But you have raised a banner for those who fear you— a rallying point in the face of attack. Psalm 60:4 (NLT)
Scholars tell us that Psalms 54-60 were placed together for a reason. The seven psalms form a cluster that fit together like a literary word picture in the Hebrew language in which it was originally written. Think of a mountain. Psalm 54 is an individual’s plea for God’s help. On the opposite end is Psalm 60 which is a nation’s plea for God’s help. The Psalms on either side lead up to a pinnacle in the center, Psalm 57, which contains two sets of seven lines (notice the repetitive theme of seven?) containing a refrain calling for God to be exalted.
I find it interesting the contrasting opposite ends of the cluster of psalms. The plea for the individual and the plea for the nation. This morning I’m weighing out in my mind the amount of time I spend thinking about and praying for myself and the amount of time I spend thinking about and praying for our nation. The scale I have pictured in my head tips quickly and decisively with a loud “thunk” on the side of the self-centered prayers.
Today I’m reminded that, no matter the country we find ourselves living in, God calls on us to pray for our leaders and our government. There is so much trouble in the world. We need God’s help to navigate the troubles of the nations just as much as we need His help to navigate our own personal journeys.
Listen to me, O royal daughter; take to heart what I say. Forget your people and your family far away. Psalm 45:10 (NLT)
When it comes to family, I have come to believe that our life journey is a never ending process of separation and union. We get this picture at the very beginning of God’s Message when it says a man will leave his father and mother, the woman will leave her home, and the two will become one.
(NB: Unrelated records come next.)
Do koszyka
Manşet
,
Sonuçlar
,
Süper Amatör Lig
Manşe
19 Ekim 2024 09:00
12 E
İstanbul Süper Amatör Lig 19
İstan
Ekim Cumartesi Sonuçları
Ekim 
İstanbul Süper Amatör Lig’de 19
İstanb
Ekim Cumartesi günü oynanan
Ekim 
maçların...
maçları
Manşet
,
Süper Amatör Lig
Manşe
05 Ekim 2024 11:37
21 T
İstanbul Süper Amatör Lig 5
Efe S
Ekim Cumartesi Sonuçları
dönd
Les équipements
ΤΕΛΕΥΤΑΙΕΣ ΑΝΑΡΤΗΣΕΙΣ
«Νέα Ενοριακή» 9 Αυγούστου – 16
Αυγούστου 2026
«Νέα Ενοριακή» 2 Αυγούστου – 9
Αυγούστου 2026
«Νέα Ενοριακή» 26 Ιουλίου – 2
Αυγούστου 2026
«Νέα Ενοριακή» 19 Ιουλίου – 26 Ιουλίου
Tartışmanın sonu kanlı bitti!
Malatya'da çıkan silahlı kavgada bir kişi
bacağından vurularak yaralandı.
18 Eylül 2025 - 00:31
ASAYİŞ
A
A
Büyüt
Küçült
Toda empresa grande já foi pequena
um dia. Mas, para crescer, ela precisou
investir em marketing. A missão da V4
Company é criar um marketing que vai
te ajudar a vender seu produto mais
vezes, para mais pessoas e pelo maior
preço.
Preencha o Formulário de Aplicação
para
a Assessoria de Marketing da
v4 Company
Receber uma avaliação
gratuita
Two individuals separate from their respective family systems. They cut the apron strings. They join together in spiritual, emotional, relational, and functional union and begin the process of establishing their own family system.
I have observed over time that many (if not most) conflicts and struggles in our lives, marriages, families, and communities can be traced back to a failure to get this process right. The system becomes over protective and possessive of the individual, and refuses to let the child go. The individual becomes to dependent on the system or the system becomes dependent on the individual. There is a refusal (often an unconscious one) to fully separate. Subsequent union with another individual can’t successfully be accomplished because one or both individuals are still entangled in their respective family systems.
Separation is not, however, alienation. It was never intended to be. As an individual, differentiated from my family system in a healthy way, I am now even more capable of returning and creating a new and different union with my family which is critical for that family system’s growth and continuous development. I am able to help the system continue the never ending process of refinement because I can approach it with a new, objective and healthy perspective.
From the time our daughters were young, I can best describe my approach to fatherhood as: “catch and release.” I sought to captivate my daughters’ with my love, but it was always with the knowledge and intention that I was preparing them for Father God to captivate them with His perfect love, and perhaps for another man who might someday captivate them and take them away from me. Despite my strong desire to cling and not let go, I realized that this was the way God designed it. For a critical stretch of their own journeys I was there to catch them in their stumbling and falling away. I was also there to constantly instill in them the truth that they were lovable, valuable and capable of more than they felt or knew, and to release them into the world to discover the truth of it for themselves. My job was to release, to launch, and to let go with the knowledge that they would return to me as even more capable individuals and we would both be the better for it.
Believe me, I have not been perfect. But then again, neither have my children, or my wife, my parents, my siblings or my in-laws. The process of separation and union inherently creates conflict, but my wife reminded me yesterday that conflict is not a bad thing. Conflict is a healthy part of the process of both individual and relational definition and development. It is the inescapable reality of living together and walking this journey together as imperfect people in a fallen world. Our shortcomings and failures in the process are a constant reminder of our need of both receiving and extending grace and forgiveness. We separate a loved one from their failures and embrace them with unmerited love. Separation and union. Catch and release.
Into this day, the process and the journey continue.